**Stored data entries:**
════

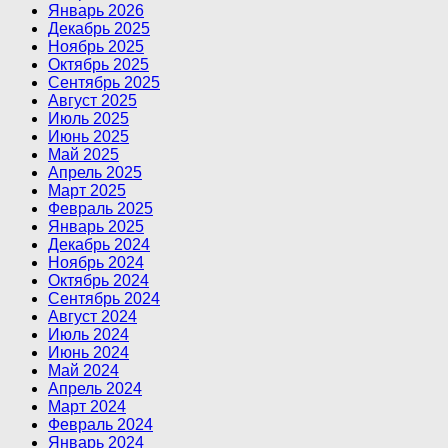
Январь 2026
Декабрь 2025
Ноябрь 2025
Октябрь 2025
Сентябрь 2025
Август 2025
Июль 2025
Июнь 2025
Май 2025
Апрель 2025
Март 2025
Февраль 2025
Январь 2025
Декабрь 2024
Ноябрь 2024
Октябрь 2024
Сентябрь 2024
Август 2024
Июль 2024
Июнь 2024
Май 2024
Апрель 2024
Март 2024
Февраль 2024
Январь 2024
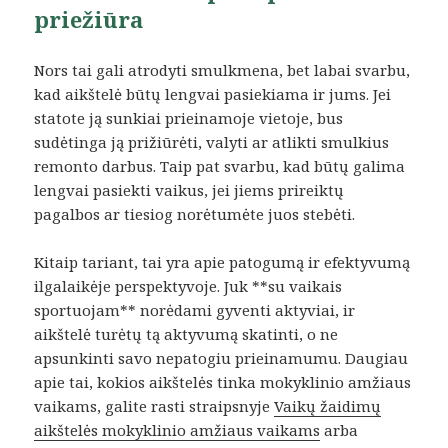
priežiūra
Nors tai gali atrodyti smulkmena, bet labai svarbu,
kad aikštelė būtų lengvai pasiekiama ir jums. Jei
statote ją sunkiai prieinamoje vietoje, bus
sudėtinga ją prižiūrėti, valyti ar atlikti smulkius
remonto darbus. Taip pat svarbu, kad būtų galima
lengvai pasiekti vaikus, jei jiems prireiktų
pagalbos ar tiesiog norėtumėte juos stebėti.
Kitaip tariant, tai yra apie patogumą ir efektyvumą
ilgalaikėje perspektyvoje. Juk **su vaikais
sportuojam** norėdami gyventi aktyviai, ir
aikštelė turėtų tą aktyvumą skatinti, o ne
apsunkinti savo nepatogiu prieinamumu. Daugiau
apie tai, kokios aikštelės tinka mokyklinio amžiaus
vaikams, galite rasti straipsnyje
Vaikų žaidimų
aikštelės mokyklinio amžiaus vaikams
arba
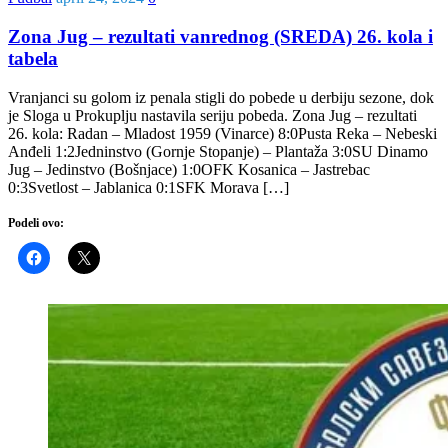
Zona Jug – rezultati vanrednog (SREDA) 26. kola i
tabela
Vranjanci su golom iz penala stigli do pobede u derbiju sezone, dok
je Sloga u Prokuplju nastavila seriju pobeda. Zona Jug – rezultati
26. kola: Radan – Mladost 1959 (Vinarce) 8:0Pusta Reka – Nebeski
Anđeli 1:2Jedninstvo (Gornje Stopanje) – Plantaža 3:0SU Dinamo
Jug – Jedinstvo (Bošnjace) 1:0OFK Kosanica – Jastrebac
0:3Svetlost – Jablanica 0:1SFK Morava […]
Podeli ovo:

════

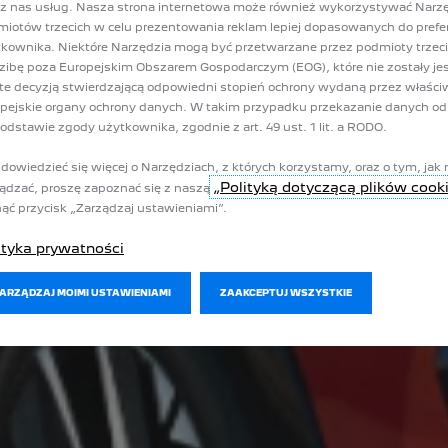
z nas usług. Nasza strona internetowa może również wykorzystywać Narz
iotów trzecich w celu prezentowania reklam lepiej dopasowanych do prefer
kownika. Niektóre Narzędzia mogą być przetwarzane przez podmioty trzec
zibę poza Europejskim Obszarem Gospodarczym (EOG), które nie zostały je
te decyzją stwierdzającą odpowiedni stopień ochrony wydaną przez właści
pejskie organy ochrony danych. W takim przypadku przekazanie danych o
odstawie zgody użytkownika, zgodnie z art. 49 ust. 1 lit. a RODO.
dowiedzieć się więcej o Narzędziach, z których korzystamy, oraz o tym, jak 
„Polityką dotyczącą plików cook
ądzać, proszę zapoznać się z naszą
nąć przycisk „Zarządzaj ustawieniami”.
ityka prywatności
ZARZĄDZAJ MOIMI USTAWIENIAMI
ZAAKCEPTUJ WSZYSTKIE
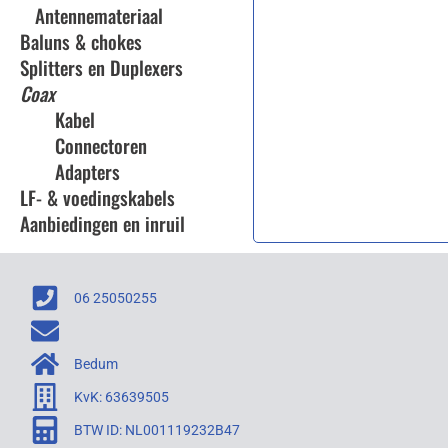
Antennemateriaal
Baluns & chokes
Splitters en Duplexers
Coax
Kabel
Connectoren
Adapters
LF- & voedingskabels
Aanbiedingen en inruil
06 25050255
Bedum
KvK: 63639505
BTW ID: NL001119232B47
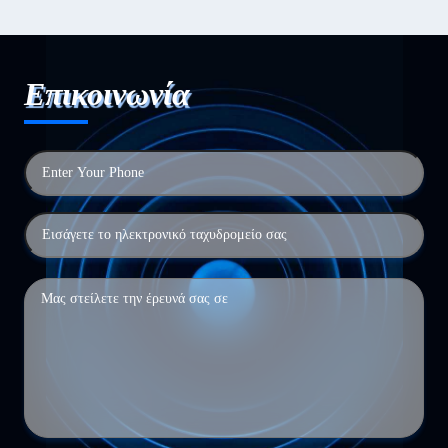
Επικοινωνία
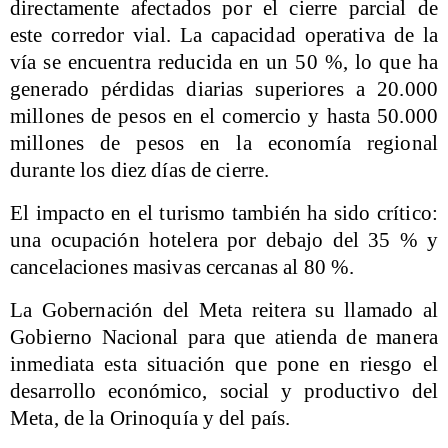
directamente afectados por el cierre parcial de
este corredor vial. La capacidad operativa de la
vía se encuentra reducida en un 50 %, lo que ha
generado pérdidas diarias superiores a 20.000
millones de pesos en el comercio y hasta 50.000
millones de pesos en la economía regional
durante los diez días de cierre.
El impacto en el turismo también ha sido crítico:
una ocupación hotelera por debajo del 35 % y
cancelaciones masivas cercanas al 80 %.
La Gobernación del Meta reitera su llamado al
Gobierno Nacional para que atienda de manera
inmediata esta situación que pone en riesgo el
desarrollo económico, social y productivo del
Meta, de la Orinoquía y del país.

════

**WORK ITEM:** All lines in the entries above that hold the word "amžiaus" need to be copied.

**WRITTEN ANSWER:**
apie tai, kokios aikštelės tinka mokyklinio amžiaus
aikštelės mokyklinio amžiaus vaikams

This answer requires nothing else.